-- Stored data follows --

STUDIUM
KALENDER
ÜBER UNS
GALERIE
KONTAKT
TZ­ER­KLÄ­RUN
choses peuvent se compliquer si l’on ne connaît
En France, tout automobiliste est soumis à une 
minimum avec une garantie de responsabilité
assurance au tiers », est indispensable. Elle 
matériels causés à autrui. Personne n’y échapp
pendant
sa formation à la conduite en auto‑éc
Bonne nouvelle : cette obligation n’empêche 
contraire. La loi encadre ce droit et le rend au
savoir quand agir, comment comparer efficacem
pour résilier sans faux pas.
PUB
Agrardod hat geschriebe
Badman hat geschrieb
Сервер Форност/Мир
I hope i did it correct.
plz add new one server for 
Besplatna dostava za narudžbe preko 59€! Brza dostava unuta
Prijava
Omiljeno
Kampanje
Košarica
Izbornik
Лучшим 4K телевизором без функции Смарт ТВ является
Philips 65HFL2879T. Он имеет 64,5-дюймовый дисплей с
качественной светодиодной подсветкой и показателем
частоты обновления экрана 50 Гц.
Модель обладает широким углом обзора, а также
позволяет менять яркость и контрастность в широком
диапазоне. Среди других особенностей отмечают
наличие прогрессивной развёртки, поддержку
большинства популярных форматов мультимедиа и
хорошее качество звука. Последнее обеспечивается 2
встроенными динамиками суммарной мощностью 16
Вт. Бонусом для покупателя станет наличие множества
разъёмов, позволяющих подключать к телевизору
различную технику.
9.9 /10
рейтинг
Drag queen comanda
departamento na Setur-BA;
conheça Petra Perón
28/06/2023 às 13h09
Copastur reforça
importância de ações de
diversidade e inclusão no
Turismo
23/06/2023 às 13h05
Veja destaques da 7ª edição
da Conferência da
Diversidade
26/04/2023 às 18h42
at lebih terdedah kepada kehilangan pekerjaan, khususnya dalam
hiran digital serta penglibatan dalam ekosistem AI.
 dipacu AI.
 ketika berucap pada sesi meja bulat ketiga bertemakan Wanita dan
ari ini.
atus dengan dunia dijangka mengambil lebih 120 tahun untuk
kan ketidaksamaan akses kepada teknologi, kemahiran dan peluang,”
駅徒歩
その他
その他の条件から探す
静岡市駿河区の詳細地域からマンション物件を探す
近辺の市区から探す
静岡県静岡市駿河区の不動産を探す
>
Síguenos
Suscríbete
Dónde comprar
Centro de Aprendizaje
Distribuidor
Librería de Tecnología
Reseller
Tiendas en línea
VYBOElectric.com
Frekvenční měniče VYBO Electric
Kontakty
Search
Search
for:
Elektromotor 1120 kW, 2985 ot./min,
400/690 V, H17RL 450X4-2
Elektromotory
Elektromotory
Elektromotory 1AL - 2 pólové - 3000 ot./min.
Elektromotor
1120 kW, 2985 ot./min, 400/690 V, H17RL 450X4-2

-- Stored data concluded --

- [Problem to solve]
Search the entries for lines with the string "dalam", then report their number alone.

- [Output for this task]
2